Winifred's eyes rested often on the spot where Rex Carshaw had spoken to her and had knocked down Fowle, her tormentor. In hours of trouble, when the mind is stunned, it will often go off into musings on trivial things. So this young girl, sitting at the window of the dark and empty house, let her thoughts wander to her rescuer. He was well built, and poised like an athlete. He had a quick step, a quick way of talking, was used to command; his brow was square, and could threaten; he had the deepest blue eyes, and glossy brown hair; he was a tower of strength to protect a girl; and his wife, if he had one, must have a feeling of safety. Thoughts, or half-thoughts, like these pa.s.sed through her mind.

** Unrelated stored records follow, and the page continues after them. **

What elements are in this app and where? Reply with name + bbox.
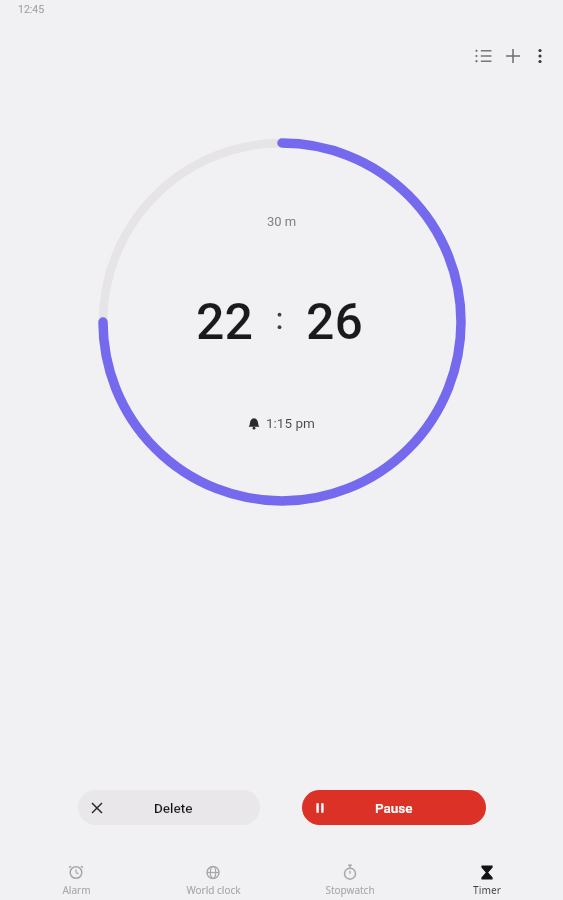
button[interactable]: Delete (78, 790, 260, 825)
staticText: Delete (154, 800, 193, 816)
staticText: Stopwatch (325, 883, 375, 897)
button[interactable]: Alarm (31, 860, 121, 897)
button[interactable]: World clock (168, 860, 258, 897)
button[interactable] (528, 44, 552, 68)
staticText: 1:15 pm (266, 415, 315, 431)
staticText: 26 (306, 293, 363, 352)
staticText: Timer (473, 883, 501, 897)
button[interactable]: Timer (442, 860, 532, 897)
staticText: World clock (186, 883, 241, 897)
button[interactable]: Stopwatch (305, 860, 395, 897)
staticText: Alarm (62, 883, 91, 897)
button[interactable]: Pause (302, 790, 486, 825)
button[interactable] (472, 44, 496, 68)
staticText: 30 m (267, 214, 297, 229)
staticText: 22 (196, 293, 253, 352)
button[interactable] (501, 44, 525, 68)
staticText: Pause (375, 800, 413, 816)
staticText: 12:45 (18, 3, 45, 15)
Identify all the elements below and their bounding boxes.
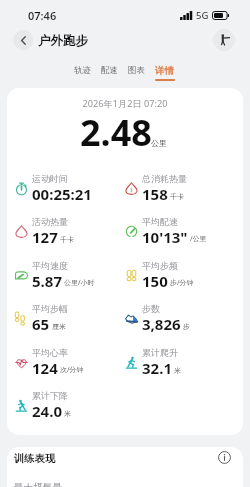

She had never before met any young man of Carshaw's type.
It became ten o'clock. She was tired after the day's work and trouble of mind. The blow of her dismissal, the fright of her interview with the police, the arrest of her aunt--all this sudden influx of mystery and care formed a burden from which there was no escape for exhausted nature but in sleep. Her eyes grew weary at last, and, getting up, she discarded her hat and some of her clothes; then threw herself on the bed, still half-dressed, and was soon asleep.
The hours of darkness rolled on. That tramp of feet in the street grew thin and scattered, as if the army of life had undergone a repulse. Then there was a rally, when the theaters and picture-houses poured out their crowds; but it was short, the powers of night were in the ascendant, and soon the last stragglers retreated under cover. Of all this Winifred heard nothing--she slept soundly.
But was it in a dream, that voice which she heard? Something somewhere seemed to whisper, "She must be taken out of New York--she is the image of her mother."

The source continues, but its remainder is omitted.